Helena – Desse jeito. Se ser mãe passa a não ser mais tão valorizado – ser executiva talvez tenha mais valor, ou ser uma grande esportista, ou ter dinheiro, ou ter um carro bacana… As tecnologias de reprodução assistida possibilitam que as mulheres voltem a ser mães. Essa mãe que eles fabricam, que eles possibilitam/produzem, tem de ser uma mãe com letra maiúscula: uma mãe sem conflito com a maternidade, que nunca vai rejeitar o filho. De certo modo, a tecnologia possibilita a volta de “A Mãe”. E esta mãe não tem sombra, não tem marca. É a mãe com o letreiro e as luzes piscando. Ela retorna, e tem de refazer o mito do amor materno, porque também isso justifica a existência das tecnologias, da pesquisa, das ampliações dessas fronteiras tecnológicas. Então, é como o médico das trigêmeas falou: “Nossa, toda essa tecnologia, todo esse empenho, e eu nunca vi uma mãe depois de tudo isso não querer um filho”.
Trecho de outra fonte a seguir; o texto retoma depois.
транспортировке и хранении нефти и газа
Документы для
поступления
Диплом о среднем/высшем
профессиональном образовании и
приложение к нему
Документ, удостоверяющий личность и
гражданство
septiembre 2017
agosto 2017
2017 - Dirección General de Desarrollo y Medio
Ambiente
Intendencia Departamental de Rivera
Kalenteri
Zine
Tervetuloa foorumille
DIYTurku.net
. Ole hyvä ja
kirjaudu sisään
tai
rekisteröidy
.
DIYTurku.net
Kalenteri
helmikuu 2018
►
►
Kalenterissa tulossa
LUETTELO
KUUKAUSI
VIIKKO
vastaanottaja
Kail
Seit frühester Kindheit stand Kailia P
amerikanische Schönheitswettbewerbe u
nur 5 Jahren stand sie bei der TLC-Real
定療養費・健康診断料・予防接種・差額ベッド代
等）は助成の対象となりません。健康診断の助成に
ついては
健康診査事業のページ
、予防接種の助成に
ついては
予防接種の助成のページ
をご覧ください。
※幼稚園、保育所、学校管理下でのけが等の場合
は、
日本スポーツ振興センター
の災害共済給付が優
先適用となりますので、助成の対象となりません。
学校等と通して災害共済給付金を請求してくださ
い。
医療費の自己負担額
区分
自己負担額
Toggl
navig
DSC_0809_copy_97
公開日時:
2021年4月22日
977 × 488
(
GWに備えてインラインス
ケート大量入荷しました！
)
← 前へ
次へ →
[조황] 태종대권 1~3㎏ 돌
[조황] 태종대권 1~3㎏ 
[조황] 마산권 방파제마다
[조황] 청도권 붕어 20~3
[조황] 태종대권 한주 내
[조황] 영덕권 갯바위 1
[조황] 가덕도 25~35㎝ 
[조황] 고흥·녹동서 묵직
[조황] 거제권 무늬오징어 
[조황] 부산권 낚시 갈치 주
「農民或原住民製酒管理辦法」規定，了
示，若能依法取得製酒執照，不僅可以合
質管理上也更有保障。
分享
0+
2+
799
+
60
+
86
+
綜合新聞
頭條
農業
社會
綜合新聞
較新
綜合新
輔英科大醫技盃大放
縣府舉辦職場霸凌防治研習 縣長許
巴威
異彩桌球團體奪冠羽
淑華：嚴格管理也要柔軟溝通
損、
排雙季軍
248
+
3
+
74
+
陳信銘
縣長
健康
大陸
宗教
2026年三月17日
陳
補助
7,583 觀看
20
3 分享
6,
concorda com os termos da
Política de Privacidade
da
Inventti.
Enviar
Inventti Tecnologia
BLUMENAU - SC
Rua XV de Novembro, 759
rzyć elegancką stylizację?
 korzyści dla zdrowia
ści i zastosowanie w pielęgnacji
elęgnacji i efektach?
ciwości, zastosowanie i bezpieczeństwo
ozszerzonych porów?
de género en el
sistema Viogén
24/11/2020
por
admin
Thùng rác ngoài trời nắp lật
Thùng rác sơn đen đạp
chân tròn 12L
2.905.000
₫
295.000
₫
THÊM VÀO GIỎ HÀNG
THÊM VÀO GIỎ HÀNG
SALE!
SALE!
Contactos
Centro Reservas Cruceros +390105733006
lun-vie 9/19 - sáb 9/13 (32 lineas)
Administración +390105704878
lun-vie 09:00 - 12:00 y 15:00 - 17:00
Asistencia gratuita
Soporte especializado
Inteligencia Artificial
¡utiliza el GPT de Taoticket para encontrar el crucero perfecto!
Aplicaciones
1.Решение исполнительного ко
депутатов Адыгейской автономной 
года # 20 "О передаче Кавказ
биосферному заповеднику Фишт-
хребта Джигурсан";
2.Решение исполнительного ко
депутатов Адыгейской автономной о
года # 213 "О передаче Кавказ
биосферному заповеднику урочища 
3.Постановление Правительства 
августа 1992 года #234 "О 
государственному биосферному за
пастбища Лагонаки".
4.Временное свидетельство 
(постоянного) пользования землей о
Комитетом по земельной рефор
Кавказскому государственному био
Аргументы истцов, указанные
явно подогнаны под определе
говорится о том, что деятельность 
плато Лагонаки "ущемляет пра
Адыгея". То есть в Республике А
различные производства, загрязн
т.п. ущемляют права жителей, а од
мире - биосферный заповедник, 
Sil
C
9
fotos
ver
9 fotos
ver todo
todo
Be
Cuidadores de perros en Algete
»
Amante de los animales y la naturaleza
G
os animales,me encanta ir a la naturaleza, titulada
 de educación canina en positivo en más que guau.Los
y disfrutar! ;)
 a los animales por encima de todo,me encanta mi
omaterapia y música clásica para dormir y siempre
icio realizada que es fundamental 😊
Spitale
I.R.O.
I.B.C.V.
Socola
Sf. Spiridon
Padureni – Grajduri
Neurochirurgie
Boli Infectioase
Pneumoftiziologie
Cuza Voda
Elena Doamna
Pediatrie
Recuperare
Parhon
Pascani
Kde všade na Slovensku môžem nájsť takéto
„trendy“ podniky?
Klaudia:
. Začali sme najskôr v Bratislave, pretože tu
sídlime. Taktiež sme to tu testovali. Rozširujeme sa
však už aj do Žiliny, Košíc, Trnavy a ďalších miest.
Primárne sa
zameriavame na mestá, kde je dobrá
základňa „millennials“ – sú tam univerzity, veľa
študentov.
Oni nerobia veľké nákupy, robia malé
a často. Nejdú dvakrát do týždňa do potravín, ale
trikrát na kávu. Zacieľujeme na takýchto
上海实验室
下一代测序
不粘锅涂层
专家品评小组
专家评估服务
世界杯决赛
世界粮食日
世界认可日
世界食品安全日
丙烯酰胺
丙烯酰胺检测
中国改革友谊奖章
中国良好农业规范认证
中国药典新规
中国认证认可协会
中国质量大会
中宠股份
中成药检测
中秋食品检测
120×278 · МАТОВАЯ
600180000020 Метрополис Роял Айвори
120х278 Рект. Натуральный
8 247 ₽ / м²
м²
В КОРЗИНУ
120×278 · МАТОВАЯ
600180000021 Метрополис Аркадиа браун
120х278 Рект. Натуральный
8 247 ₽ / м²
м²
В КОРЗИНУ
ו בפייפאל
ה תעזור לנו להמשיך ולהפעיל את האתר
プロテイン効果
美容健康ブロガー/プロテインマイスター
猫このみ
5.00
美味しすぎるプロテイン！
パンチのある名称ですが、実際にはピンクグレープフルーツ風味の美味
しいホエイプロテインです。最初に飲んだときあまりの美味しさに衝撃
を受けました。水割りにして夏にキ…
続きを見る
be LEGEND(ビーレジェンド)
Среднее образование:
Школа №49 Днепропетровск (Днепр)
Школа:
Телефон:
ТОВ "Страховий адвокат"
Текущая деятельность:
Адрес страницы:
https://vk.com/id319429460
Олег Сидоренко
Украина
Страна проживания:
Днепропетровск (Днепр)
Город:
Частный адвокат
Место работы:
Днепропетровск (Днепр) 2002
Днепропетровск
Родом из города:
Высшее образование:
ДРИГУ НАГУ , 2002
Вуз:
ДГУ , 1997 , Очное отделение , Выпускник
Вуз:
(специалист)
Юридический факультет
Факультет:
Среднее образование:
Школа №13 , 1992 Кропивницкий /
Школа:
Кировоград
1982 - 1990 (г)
– O médico parece ter se sentido traído, né?

Verônica – Nesta pesquisa, a gente participou de algumas reuniões dos médicos do setor de reprodução. Em uma das discussões, eles debatiam a taxa de fertilidade. Um dos participantes disse: “Bom, a inseminação artificial bovina é perfeita, ela tem resultados ótimos, porque você usa o melhor reprodutor com aquela que tem mais condições de reproduzir. Nossos pacientes aqui são os piores reprodutores. As matrizes que a gente tem são falhas”. O que pensamos é que essa idéia remete ao biológico, ao corpo como uma máquina de procriação.

Helena – A gente fala muito que a Medicina retira o sujeito de cena, né? Acho que tem um pouco a ver com isso. O sujeito é aquele que é dividido, que tem conflitos. Sem conflitos não há sujeito.